Creative & Technical Residency Program
2023-2024 Artist in Residence:
Diana Lopez Soto
Diana is an award-winning multidisciplinary Mexican/Canadian artist, mother and land caretaker. She has presented and exhibited her work nationally and internationally in France, Panama, Mexico, Costa Rica, the USA and Canada. She creates, co-creates and performs site-specific work, vertical dance, art installations and experimental film. Her interest in sustainable practices informs the direction of her collaborations and offerings. Some of her latest achievements are her participation at the Guapamacataro Art and Ecology residency, the Vancouver International Vertical Dance Summit and the ‘Ritual de las Aguadoras’ with the Tirindikua family from the Barrio de Santo Santiago Michoacan. Diana is the co-creator of Land Embodiment Lab with Coman Poon, an artist associate of Vanguardia Dance Projects and collaborates with Hercinia Arts, Femme du Feu, Look Up Theatre and Victoria Mata.
2022-2023 Artists in Residence:
Mammalian Diving Reflex
We’ve named ourselves after a reflex found in mammals, which increases the chances of survival when we’re plunged into a cold watery environment. For us, this is a metaphor for surviving difficult times, not through a comprehensive rational plan, but by getting the mind out of the way and letting the body do its job. With our work, we’re always trying to overwhelm ourselves and our audience with ideas and sensations so that we’re abandoned by the intellect, allowing intuition to lead the way. We trust we’ll get through this century in one piece, we just have to get out of the way and let our natural tendencies of generosity unlock and redistribute the world’s abundance.
Artistic Statement Mammalian creates performances by looking for contradictions to whip into aesthetically scintillating experiences. We create site and social-specific performance events, theatre productions, participatory gallery installations, videos, art objects and theoretical texts to foster dialogue and dismantle barriers between individuals of all backgrounds by bringing people together in new and unusual ways.

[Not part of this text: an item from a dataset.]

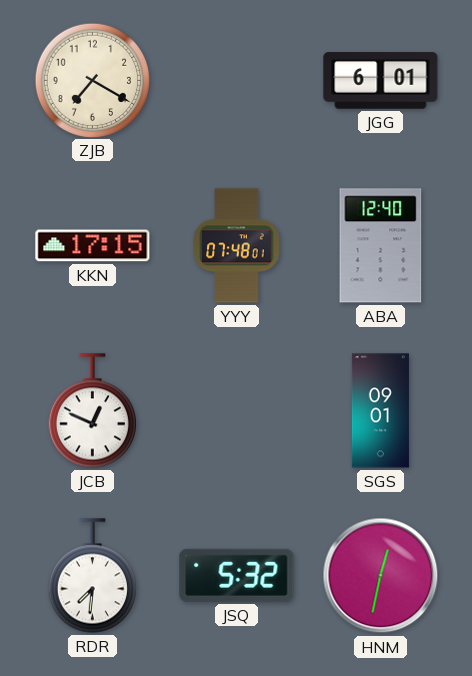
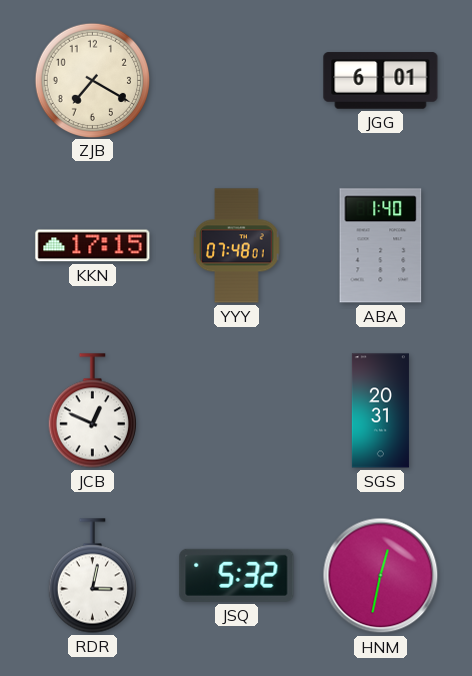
ABA: 12:40 -> 1:40
SGS: 09:01 -> 20:31
RDR: 7:31 -> 3:02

2019-2020 Artists in Residence:
Anne White
Anne White is a Nogojiwanong/Peterborough-based artist, learning how to live and work respectfully on land and waters governed by the Williams Treaties. With a background in physical, collaborative and devised theatre, she makes live performance works, frequently developed and performed outside of traditional theatre spaces.

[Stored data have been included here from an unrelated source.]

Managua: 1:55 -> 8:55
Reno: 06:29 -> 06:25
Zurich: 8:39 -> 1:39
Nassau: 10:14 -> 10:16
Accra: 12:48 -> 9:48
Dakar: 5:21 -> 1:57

Anne’s work explores institutional structures of power (social, cultural, historical, technological, etc.) and how these structures constitute our spatial, temporal, aesthetic, embodied and emotional experiences of a place. By making these structures of power visible through art, we can explore strategies for questioning and subverting them.

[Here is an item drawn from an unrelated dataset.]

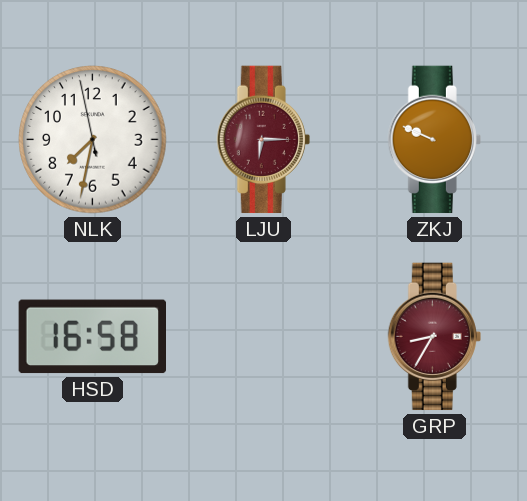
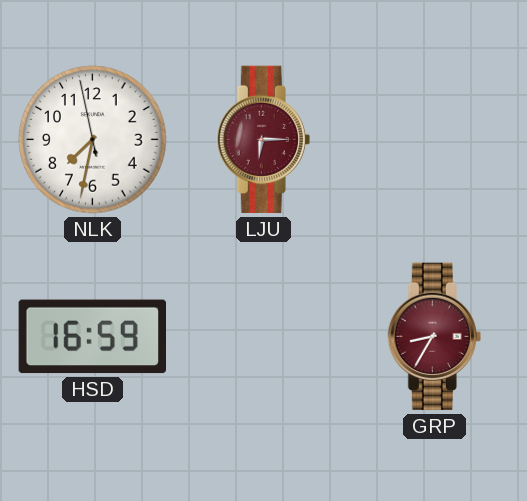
ZKJ: 9:49 -> none
HSD: 16:58 -> 16:59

She has her BA (Honours) in Theatre Studies and History and has trained with Zuppa Theatre Co., Adam Paolozza, and Quote Unquote Collective, among others. She is a recent recipient of Theatre Ontario’s Professional Theatre Training Program and has been commissioned by local festivals including Artsweek (2018). Anne is a co-founder of the arts collective Ring O’ Rosie and regularly collaborates with artists from other disciplines.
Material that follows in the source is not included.